ASSIGNED TASK
Only the lines holding the string "terkaya" are needed; copy each of them from the data.

Saved data entries
******

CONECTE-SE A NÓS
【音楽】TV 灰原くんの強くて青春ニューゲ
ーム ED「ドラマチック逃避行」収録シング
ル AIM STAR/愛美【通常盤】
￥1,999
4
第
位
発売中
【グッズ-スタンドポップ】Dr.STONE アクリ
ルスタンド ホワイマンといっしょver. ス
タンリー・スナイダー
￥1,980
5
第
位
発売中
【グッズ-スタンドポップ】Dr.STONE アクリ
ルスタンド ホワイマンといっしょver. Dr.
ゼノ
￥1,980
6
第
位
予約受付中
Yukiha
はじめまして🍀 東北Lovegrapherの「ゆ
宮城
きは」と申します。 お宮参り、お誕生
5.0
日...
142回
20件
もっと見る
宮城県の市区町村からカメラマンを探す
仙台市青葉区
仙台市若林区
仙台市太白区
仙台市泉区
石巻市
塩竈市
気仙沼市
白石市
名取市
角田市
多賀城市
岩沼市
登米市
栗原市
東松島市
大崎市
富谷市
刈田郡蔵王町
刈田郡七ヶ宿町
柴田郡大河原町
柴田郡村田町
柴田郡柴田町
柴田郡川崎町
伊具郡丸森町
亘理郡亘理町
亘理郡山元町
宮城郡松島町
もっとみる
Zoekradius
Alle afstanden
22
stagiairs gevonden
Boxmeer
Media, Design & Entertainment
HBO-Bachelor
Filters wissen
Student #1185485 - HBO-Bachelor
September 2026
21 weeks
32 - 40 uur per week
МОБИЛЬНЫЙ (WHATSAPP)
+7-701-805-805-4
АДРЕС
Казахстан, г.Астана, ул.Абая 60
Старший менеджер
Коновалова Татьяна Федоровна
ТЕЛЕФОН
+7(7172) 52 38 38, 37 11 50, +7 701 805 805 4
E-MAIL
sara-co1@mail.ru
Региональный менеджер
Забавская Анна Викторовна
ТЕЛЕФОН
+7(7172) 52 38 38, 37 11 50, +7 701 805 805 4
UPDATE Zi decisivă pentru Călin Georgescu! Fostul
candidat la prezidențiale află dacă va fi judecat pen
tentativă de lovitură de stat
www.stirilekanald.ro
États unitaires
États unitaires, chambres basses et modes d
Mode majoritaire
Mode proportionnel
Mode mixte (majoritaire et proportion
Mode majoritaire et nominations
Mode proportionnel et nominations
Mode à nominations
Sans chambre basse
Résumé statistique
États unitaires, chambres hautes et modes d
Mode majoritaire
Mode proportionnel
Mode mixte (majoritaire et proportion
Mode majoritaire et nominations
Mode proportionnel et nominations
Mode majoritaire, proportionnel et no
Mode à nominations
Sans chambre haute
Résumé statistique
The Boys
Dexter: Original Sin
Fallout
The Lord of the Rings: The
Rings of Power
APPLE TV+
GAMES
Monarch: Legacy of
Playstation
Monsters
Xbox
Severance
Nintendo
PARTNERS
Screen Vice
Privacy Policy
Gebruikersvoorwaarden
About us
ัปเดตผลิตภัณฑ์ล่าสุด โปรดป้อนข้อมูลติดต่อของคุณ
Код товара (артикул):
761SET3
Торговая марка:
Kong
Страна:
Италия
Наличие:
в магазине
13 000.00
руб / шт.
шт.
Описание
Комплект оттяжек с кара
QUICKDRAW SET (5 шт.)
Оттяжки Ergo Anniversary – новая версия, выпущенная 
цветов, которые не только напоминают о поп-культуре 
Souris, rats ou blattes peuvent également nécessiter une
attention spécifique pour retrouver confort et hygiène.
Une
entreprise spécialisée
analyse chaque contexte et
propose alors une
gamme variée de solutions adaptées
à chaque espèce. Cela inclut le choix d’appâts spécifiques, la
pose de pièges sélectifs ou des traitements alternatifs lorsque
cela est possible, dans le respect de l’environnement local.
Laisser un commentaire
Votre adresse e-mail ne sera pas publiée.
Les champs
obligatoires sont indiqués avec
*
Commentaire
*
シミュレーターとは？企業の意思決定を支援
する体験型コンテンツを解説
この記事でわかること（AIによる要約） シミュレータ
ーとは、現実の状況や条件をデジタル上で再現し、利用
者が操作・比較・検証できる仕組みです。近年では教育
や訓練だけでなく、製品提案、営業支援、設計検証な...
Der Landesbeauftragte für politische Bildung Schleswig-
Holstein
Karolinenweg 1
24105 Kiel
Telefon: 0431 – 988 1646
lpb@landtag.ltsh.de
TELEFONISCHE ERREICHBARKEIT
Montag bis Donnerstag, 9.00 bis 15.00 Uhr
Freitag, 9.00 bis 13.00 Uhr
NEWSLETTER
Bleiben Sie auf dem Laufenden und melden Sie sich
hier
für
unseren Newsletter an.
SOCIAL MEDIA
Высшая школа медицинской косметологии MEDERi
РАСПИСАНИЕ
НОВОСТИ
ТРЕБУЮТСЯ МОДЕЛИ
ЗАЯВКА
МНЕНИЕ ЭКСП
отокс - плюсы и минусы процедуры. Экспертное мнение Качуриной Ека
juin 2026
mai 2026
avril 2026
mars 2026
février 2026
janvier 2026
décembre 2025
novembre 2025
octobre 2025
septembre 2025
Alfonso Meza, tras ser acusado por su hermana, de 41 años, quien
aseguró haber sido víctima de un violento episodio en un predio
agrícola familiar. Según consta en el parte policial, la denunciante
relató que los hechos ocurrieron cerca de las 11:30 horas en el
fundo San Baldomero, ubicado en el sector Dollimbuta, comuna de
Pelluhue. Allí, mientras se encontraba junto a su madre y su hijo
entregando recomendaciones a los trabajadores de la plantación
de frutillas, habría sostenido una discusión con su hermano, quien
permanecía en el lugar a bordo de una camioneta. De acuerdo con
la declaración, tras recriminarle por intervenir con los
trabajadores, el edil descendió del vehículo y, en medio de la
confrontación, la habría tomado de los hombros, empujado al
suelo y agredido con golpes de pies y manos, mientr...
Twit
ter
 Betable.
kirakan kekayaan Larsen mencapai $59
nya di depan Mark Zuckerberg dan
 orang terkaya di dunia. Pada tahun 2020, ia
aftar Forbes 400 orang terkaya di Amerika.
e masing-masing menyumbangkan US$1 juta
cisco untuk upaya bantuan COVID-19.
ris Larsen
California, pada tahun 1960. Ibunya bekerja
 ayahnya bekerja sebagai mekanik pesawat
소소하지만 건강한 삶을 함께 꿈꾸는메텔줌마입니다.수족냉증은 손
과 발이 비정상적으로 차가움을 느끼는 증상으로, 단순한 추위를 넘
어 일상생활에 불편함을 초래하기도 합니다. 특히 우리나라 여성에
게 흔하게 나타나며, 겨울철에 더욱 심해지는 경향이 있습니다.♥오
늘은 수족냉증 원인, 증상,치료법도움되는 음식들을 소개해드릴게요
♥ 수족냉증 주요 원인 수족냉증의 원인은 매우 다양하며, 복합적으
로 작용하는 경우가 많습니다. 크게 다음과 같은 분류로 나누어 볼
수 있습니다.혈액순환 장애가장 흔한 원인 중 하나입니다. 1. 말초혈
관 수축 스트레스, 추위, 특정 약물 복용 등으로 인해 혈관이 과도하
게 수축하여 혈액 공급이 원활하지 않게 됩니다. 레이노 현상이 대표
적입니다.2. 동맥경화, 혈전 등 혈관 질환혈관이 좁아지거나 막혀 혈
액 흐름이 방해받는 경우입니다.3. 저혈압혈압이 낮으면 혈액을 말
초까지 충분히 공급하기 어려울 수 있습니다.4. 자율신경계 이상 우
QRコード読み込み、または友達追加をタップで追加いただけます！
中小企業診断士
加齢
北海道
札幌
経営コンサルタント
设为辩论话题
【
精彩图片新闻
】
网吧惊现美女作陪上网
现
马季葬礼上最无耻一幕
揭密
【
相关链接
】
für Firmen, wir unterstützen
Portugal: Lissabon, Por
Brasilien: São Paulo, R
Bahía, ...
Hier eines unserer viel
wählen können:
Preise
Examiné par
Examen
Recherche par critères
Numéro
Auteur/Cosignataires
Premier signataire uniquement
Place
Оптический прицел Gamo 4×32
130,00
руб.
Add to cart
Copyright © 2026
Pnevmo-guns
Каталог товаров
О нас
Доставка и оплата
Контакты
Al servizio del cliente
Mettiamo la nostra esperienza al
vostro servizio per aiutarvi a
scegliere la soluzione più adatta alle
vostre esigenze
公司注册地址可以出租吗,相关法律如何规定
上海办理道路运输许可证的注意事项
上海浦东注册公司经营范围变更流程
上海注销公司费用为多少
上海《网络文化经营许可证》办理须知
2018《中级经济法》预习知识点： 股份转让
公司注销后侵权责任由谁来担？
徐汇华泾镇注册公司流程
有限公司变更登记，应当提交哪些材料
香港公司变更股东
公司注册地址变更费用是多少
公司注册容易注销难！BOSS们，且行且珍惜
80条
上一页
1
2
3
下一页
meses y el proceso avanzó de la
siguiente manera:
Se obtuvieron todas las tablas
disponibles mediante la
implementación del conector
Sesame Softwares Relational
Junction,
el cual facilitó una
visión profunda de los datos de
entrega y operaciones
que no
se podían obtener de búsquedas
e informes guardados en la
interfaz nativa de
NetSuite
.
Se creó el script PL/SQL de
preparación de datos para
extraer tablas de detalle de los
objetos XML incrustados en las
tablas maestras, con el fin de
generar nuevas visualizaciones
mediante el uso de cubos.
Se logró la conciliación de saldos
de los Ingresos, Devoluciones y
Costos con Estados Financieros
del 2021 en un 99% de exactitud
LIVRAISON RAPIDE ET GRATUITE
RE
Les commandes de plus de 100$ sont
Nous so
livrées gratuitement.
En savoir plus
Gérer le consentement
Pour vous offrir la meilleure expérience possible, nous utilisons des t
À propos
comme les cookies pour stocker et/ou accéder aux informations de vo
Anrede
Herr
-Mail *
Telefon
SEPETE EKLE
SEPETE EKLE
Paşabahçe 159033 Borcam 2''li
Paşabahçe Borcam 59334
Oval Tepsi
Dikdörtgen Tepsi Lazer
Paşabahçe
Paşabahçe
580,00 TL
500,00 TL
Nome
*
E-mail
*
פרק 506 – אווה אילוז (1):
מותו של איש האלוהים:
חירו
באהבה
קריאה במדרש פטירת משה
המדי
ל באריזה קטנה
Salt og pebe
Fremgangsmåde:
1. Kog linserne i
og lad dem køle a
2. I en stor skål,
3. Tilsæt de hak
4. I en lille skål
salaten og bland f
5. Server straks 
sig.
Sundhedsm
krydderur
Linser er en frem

******

TASK OUTPUT
 orang terkaya di dunia. Pada tahun 2020, ia
aftar Forbes 400 orang terkaya di Amerika.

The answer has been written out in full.